▶ **Task goal**
Among the entries that follow, how many lines contain the string "Whidbey"? Answer with that number only.

Extracted page text data:
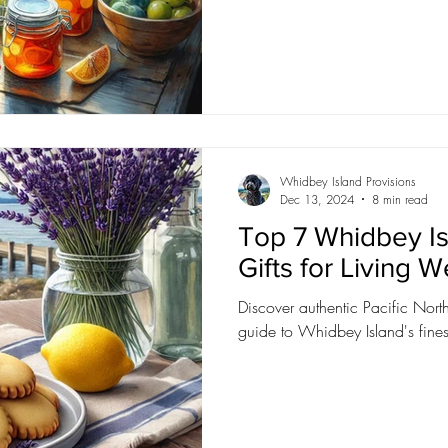
Whidbey Island Provisions
Dec 13, 2024
8 min read
Top 7 Whidbey Is
Gifts for Living W
Discover authentic Pacific North
guide to Whidbey Island's finest 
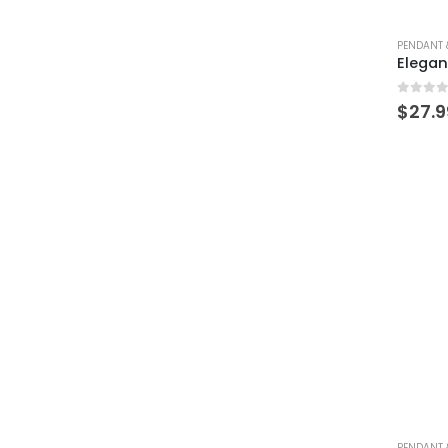
PENDANT 
0
out 
$
27.9
PENDANT 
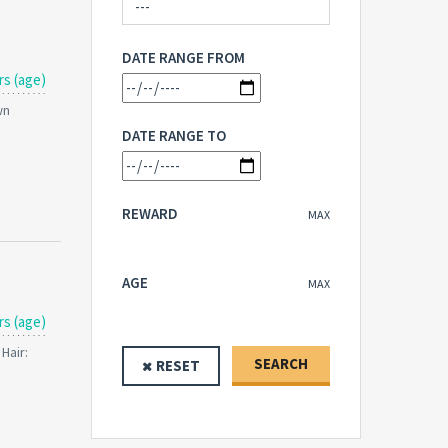
DATE RANGE FROM
rs (age)
wn
DATE RANGE TO
REWARD
MAX
AGE
MAX
rs (age)
Hair:
SEARCH
RESET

▶ **Response**
3